How do we reconcile these two pictures of God – the God who commands blind obedience of Abraham, and the God whom Jesus speaks of, who seeks to reward even the tiniest gesture abundantly?

Perhaps the answer lies in the nature of Jesus Christ Himself. Christians believe that Jesus Christ was the Son of God, and was also God every bit as much as His Father; Christians also believe that there is a third person of the Holy Trinity, the Holy Spirit, who is, as well as many other things, the love that flows between the Father and the Son. God tested Abraham by asking him to sacrifice Isaac, but stopped short of allowing the sacrifice to go ahead. But the Father did not spare Himself the agony of sending His Son to die, for all that the love He held for Him was so fierce and great that it is itself God; but here’s the real difference – the Son was mature and fully aware and freely chose to offer Himself. And both Father and Son are God. God fulfilled the sacrifice that He stopped short of actually taking from Abraham for one reason – to forgive us our sins, to open the way to eternal life for us – ultimately, to show us mercy.

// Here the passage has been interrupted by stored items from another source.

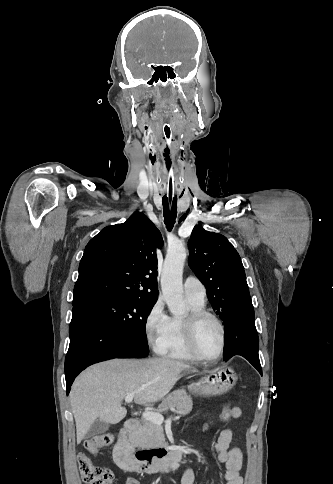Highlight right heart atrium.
I'll use <instances>...</instances> for the list:
<instances>
[{
    "instance_id": "d8ad5b80",
    "label": "right heart atrium",
    "mask_w": 333,
    "mask_h": 484,
    "mask_svg": "<svg viewBox=\"0 0 333 484\" xmlns=\"http://www.w3.org/2000/svg\"><path fill=\"white\" fill-rule=\"evenodd\" d=\"M169 316L161 299L156 300L144 319V333L148 344L157 352L163 347Z\"/></svg>"
}]
</instances>
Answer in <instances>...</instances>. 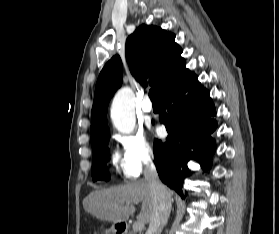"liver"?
<instances>
[{"label": "liver", "instance_id": "1", "mask_svg": "<svg viewBox=\"0 0 279 234\" xmlns=\"http://www.w3.org/2000/svg\"><path fill=\"white\" fill-rule=\"evenodd\" d=\"M139 202H142V207L137 218L143 223H148L153 214V198L146 180L93 191L84 199L83 207L97 219L121 223L135 212L134 205Z\"/></svg>", "mask_w": 279, "mask_h": 234}]
</instances>
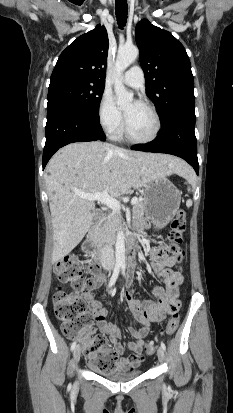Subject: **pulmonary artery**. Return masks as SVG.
Masks as SVG:
<instances>
[{"label": "pulmonary artery", "mask_w": 233, "mask_h": 413, "mask_svg": "<svg viewBox=\"0 0 233 413\" xmlns=\"http://www.w3.org/2000/svg\"><path fill=\"white\" fill-rule=\"evenodd\" d=\"M123 81L130 87L142 88L144 86V74L139 66L131 67L123 76Z\"/></svg>", "instance_id": "e3ab8cb5"}]
</instances>
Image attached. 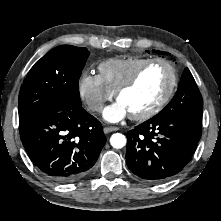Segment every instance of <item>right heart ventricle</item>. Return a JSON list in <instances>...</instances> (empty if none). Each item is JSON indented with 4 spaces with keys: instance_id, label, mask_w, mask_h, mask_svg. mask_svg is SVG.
Here are the masks:
<instances>
[{
    "instance_id": "right-heart-ventricle-1",
    "label": "right heart ventricle",
    "mask_w": 221,
    "mask_h": 221,
    "mask_svg": "<svg viewBox=\"0 0 221 221\" xmlns=\"http://www.w3.org/2000/svg\"><path fill=\"white\" fill-rule=\"evenodd\" d=\"M146 60L147 58L141 57L111 58L105 60L98 66L99 76L104 84L114 93Z\"/></svg>"
}]
</instances>
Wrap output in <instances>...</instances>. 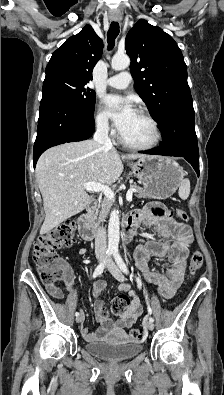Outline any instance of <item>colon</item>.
Returning <instances> with one entry per match:
<instances>
[{
  "label": "colon",
  "mask_w": 224,
  "mask_h": 395,
  "mask_svg": "<svg viewBox=\"0 0 224 395\" xmlns=\"http://www.w3.org/2000/svg\"><path fill=\"white\" fill-rule=\"evenodd\" d=\"M177 216L183 220H188V215L184 210H177ZM74 223H65L52 230L41 234L34 246L33 260L37 266L41 280L45 284H55L64 281L69 276V269L65 262L60 259L56 250L68 247L74 242ZM203 265V255L199 250L192 252L189 262V272L195 273ZM129 304V298L125 295L118 296L110 304V312L121 314ZM109 311L106 308L101 309V315L107 318ZM130 337L134 341H140L145 338V331L140 328H134L130 331Z\"/></svg>",
  "instance_id": "colon-1"
}]
</instances>
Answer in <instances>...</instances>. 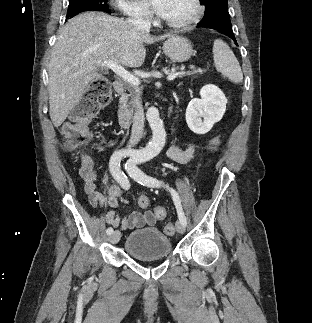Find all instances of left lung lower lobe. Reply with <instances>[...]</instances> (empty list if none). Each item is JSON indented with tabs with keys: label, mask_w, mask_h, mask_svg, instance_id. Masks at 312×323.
Here are the masks:
<instances>
[{
	"label": "left lung lower lobe",
	"mask_w": 312,
	"mask_h": 323,
	"mask_svg": "<svg viewBox=\"0 0 312 323\" xmlns=\"http://www.w3.org/2000/svg\"><path fill=\"white\" fill-rule=\"evenodd\" d=\"M207 28H209V27H207ZM210 29H213V30H216L222 34H225L236 42L234 33L232 31V25L227 24V23H220L218 26L210 28Z\"/></svg>",
	"instance_id": "obj_1"
}]
</instances>
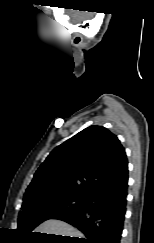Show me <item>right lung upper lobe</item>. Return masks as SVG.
<instances>
[{"instance_id": "cb5924a9", "label": "right lung upper lobe", "mask_w": 154, "mask_h": 243, "mask_svg": "<svg viewBox=\"0 0 154 243\" xmlns=\"http://www.w3.org/2000/svg\"><path fill=\"white\" fill-rule=\"evenodd\" d=\"M127 167L118 138L102 126H90L49 154L28 186L23 204L59 195L87 197Z\"/></svg>"}]
</instances>
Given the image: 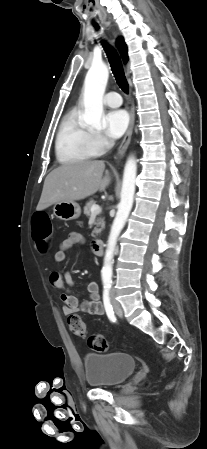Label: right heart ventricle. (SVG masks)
<instances>
[{
	"mask_svg": "<svg viewBox=\"0 0 207 449\" xmlns=\"http://www.w3.org/2000/svg\"><path fill=\"white\" fill-rule=\"evenodd\" d=\"M90 135L91 133L81 125L76 110L67 113L56 135L57 160L61 164H71L94 157L96 152L91 144Z\"/></svg>",
	"mask_w": 207,
	"mask_h": 449,
	"instance_id": "e07e8e85",
	"label": "right heart ventricle"
}]
</instances>
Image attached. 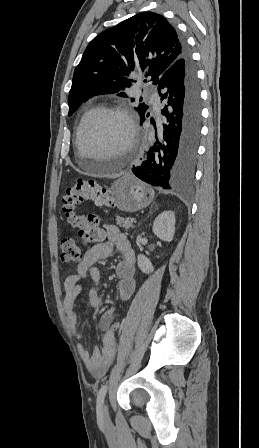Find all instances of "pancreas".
I'll list each match as a JSON object with an SVG mask.
<instances>
[{"label":"pancreas","mask_w":259,"mask_h":448,"mask_svg":"<svg viewBox=\"0 0 259 448\" xmlns=\"http://www.w3.org/2000/svg\"><path fill=\"white\" fill-rule=\"evenodd\" d=\"M116 222L120 228H125V230L135 228V226H133L134 218H119V216H116Z\"/></svg>","instance_id":"obj_1"}]
</instances>
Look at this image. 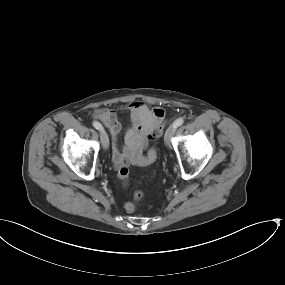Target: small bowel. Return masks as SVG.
Here are the masks:
<instances>
[{
    "instance_id": "small-bowel-1",
    "label": "small bowel",
    "mask_w": 285,
    "mask_h": 285,
    "mask_svg": "<svg viewBox=\"0 0 285 285\" xmlns=\"http://www.w3.org/2000/svg\"><path fill=\"white\" fill-rule=\"evenodd\" d=\"M125 109L131 116V127L125 137V152H121L117 144L121 126L116 111L100 108L93 112V117L110 129L113 138L112 160L116 168L131 164L148 166L155 160L156 153L154 149H148L147 135L156 125L165 121V110L161 107L149 108L140 101L130 103Z\"/></svg>"
}]
</instances>
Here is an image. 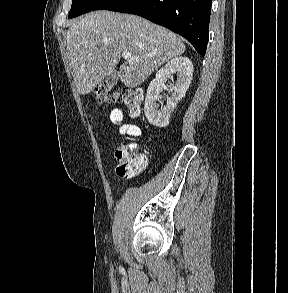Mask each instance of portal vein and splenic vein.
<instances>
[{
    "instance_id": "18ae733b",
    "label": "portal vein and splenic vein",
    "mask_w": 288,
    "mask_h": 293,
    "mask_svg": "<svg viewBox=\"0 0 288 293\" xmlns=\"http://www.w3.org/2000/svg\"><path fill=\"white\" fill-rule=\"evenodd\" d=\"M149 56V55H148ZM122 57L127 61L138 60V56H133L131 53L124 51L122 52Z\"/></svg>"
}]
</instances>
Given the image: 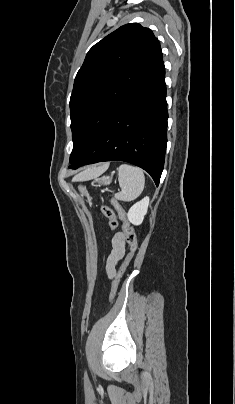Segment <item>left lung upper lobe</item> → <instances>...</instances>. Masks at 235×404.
<instances>
[{
    "mask_svg": "<svg viewBox=\"0 0 235 404\" xmlns=\"http://www.w3.org/2000/svg\"><path fill=\"white\" fill-rule=\"evenodd\" d=\"M163 60L158 39L138 23L121 26L87 53L70 97V163L90 146L111 114Z\"/></svg>",
    "mask_w": 235,
    "mask_h": 404,
    "instance_id": "obj_1",
    "label": "left lung upper lobe"
}]
</instances>
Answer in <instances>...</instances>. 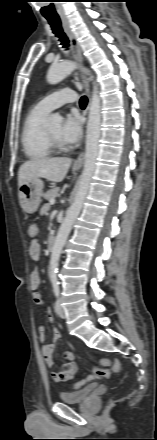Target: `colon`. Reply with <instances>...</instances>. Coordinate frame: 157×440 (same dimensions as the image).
Wrapping results in <instances>:
<instances>
[{"instance_id": "colon-1", "label": "colon", "mask_w": 157, "mask_h": 440, "mask_svg": "<svg viewBox=\"0 0 157 440\" xmlns=\"http://www.w3.org/2000/svg\"><path fill=\"white\" fill-rule=\"evenodd\" d=\"M27 232L30 239H36L39 234L38 226L35 223H30L27 227ZM109 369H113L114 371H118L120 369V363L117 360H111L107 358H102L98 360L96 367L91 375L78 381L75 384L76 388L83 386L86 382L93 379L106 378L109 374Z\"/></svg>"}]
</instances>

God desires mercy, not sacrifice. Now you, in your day-to-day life, go and do likewise. Show mercy in your life, and you will receive mercy in the world to come. Show mercy when all common sense would demand harshness or vengeance and you will touch the nature of God. Why do men sacrifice their children to their gods, when God would rather have a cup of cold water held out to a stranger? Mistaking our own voice for God’s can only be part of that terrible mystery of the human condition. But if you hear the voice of God telling you to sacrifice someone else for His sake, ask yourself if it’s really the voice of God at all.

And now to God the Father, God the Son, and God the Holy Spirit, be ascribed all might, majesty, dominion, and power, as is most justly His due, now and for evermore. Amen.